Actually, if you check the link in the article, it explains all about the Patriot failoure. It was a "range gate error" caused by clock drift. The patriot was designed as a mobile anti-aircraft SAM and, as such, was never designed to run for more than a few hours at a time. The one at Dhahran had been running for over 100 hours. It was the Israelis who first noticed the clock drift problem and they reported it to Raytheon. The problem was caused by programmers who would "round off" the clock increment before storing it in order to save a couble bytes of memory. This rounding error was inconsequential so long as the system was rebooted every few hours (which a mobile SAM on the move would do), but it could easily grow to cause huge errors if the computers were left running continuously, as they were on SCUD intercept duty. Raytheon's solution was to send out a warning followed by a patch to fix the error. Unfortunately, in classic Raytheon bumbling style, the warning was "'very long run times' could affect the targeting accuracy", with no indication what "very long" was, or how much it would affect accuracy.
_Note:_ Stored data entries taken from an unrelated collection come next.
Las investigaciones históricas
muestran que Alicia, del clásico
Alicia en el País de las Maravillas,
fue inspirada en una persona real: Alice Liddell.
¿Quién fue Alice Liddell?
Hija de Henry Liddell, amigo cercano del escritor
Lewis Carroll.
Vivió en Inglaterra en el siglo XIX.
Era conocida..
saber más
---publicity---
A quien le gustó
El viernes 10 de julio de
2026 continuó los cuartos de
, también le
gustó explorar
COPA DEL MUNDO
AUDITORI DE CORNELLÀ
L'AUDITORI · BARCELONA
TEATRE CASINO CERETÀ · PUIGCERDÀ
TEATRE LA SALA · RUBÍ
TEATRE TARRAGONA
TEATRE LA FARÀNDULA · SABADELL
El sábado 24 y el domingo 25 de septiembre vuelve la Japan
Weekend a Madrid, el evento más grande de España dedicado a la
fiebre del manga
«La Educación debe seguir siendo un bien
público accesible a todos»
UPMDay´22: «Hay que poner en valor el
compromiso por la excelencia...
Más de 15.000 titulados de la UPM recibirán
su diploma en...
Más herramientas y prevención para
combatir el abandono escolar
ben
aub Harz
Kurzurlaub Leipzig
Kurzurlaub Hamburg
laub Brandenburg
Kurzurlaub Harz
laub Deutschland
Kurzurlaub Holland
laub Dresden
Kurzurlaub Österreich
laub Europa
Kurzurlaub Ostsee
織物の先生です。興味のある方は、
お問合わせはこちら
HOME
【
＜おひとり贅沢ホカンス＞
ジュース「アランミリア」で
The Alpha battery at Dhahran only ran so long because the Bravo battery was having radar trouble and Alpha was picking up the slack. The operators had no idea the range gate tracking was off by 600+ meters, otherwise obviously they'd have rebooted to fix it.
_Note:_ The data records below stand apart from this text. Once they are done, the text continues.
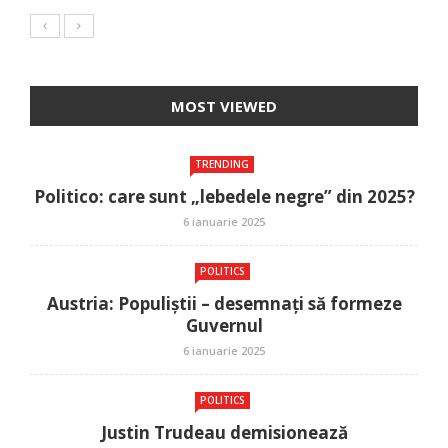
MOST VIEWED
TRENDING
Politico: care sunt „lebedele negre” din 2025?
6 ianuarie 2025
POLITICS
Austria: Populiștii – desemnați să formeze
Guvernul
6 ianuarie 2025
POLITICS
Justin Trudeau demisionează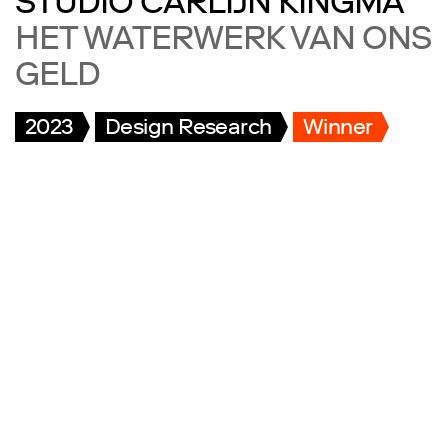
STUDIO CARLIJN KINGMA
HET WATERWERK VAN ONS
GELD
2023
Design Research
Winner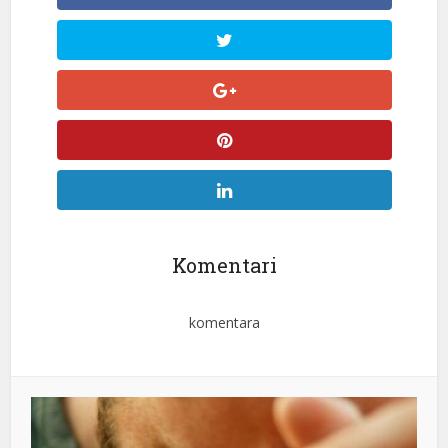
Komentari
komentara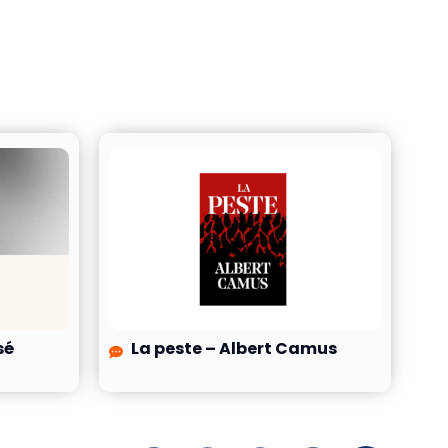
sé
La peste – Albert Camus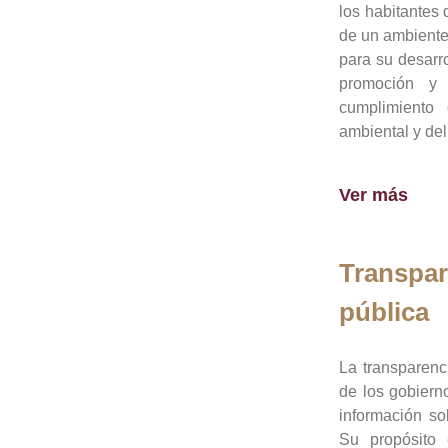
los habitantes 
de un ambiente
para su desarro
promoción y 
cumplimiento
ambiental y del
Ver más
Transpar
pública
La transparenc
de los gobiern
información so
Su propósito 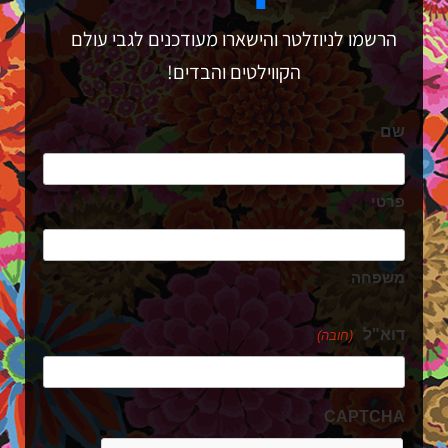
הרשמו לניוזלטר והישארו מעודכנים לגבי עולם
הקווילטים והבדים!
שם
פרטי
משפחה
דוא"ל
(חובה)
CAPTCHA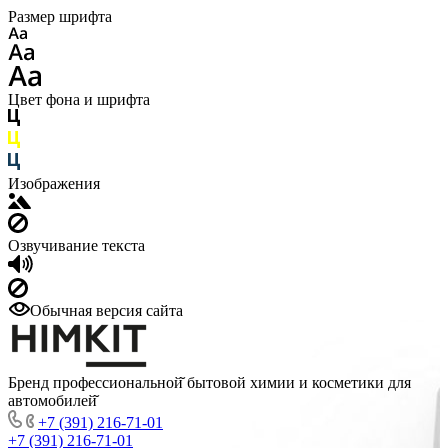
Размер шрифта
Цвет фона и шрифта
Изображения
Озвучивание текста
Обычная версия сайта
Бренд профессиональной̆ бытовой химии и косметики для
автомобилей̆
+7 (391) 216-71-01
+7 (391) 216-71-01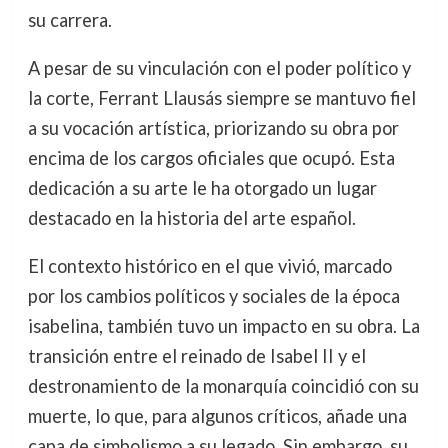
su carrera.
A pesar de su vinculación con el poder político y
la corte, Ferrant Llausás siempre se mantuvo fiel
a su vocación artística, priorizando su obra por
encima de los cargos oficiales que ocupó. Esta
dedicación a su arte le ha otorgado un lugar
destacado en la historia del arte español.
El contexto histórico en el que vivió, marcado
por los cambios políticos y sociales de la época
isabelina, también tuvo un impacto en su obra. La
transición entre el reinado de Isabel II y el
destronamiento de la monarquía coincidió con su
muerte, lo que, para algunos críticos, añade una
capa de simbolismo a su legado. Sin embargo, su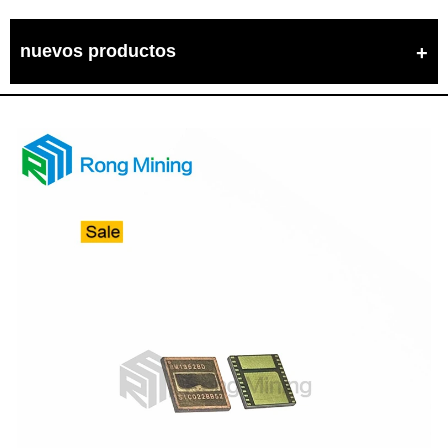
nuevos productos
If a job's not worth doing, it's not worth doing right.
In a former life ( :-> ) I was employed by a large multi-national that worked with utilities. Some of our software used SCADA protocols to remotely switch breakers - not household breakers, these switches control significant segments of the US power grid.
All the software and documentation contained numerous warnings, because if a utility employee manually switched of a segment to make repairs, and switch was remotely turned on, someone could be killed.
There are numerous other software applications that control (potentially) deadly devices - robots, industrial equipment, etc. Failure of the software, or problems with operator headspace, create a potential for death when working with almost any software that controls physical entities.
Interested in a Flash-based MAME front end? Visit mame.danzbb.com
We write software for railroad traffic control and crossing warning systems. If it fails we could end up with two trains trying to occupy the same piece of track at the same time (ref. Clapham Junction 35 dead) or gates that stay up when the train comes. Testing is very formal and rigorous and every step is documented.
For every hour we spend making sure the system does what it's supposed to do, we spend eight hours making sure it doesn't do what it's not supposed to do.
None of them can see the clouds; The polished wings don't care.